- SOURCE RECORDS

------------------------------------------------------------------------

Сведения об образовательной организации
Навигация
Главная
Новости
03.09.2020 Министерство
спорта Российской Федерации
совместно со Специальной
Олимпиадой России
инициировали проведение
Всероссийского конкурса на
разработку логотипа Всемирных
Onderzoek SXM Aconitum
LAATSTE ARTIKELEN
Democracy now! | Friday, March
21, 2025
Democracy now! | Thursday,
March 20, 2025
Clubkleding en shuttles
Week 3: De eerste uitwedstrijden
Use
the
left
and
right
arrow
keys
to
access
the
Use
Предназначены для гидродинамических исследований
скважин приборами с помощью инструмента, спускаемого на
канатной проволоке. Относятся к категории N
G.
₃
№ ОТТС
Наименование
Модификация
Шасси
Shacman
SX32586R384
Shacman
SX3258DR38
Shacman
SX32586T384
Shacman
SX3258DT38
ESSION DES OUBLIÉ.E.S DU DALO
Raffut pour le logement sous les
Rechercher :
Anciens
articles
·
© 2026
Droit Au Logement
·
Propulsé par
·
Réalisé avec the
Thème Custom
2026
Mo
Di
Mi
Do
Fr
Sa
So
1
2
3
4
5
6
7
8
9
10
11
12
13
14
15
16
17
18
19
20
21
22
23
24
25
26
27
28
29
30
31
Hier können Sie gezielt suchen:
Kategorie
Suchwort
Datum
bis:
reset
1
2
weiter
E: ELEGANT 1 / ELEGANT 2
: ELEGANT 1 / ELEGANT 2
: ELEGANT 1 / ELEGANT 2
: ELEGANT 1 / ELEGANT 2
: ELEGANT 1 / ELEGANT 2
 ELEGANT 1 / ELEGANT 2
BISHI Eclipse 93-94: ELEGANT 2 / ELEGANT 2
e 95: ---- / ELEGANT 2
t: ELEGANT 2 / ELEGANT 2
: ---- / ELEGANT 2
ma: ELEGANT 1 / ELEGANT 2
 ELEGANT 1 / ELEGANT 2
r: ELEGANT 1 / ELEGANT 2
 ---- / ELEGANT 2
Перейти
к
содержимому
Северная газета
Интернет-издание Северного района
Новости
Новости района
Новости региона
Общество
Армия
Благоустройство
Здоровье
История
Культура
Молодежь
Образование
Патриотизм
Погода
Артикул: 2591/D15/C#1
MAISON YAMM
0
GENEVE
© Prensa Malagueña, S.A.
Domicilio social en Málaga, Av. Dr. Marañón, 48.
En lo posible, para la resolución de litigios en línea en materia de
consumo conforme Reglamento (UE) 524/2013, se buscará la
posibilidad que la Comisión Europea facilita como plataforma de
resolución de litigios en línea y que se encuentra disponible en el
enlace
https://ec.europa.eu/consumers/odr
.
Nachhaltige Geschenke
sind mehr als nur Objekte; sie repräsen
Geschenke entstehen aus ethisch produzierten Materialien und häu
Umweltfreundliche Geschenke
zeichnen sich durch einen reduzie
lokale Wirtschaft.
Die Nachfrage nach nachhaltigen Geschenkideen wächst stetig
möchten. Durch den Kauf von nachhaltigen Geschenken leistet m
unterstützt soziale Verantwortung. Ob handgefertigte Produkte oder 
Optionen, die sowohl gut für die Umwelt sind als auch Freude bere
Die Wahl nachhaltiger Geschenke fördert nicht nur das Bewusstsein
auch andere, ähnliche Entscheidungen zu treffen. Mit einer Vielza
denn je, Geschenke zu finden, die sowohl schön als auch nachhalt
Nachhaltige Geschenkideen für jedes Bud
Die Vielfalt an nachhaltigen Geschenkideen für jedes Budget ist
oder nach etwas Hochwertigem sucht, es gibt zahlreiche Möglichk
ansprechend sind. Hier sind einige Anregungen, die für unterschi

------------------------------------------------------------------------

Tally the lines above with "района", please; number only.

2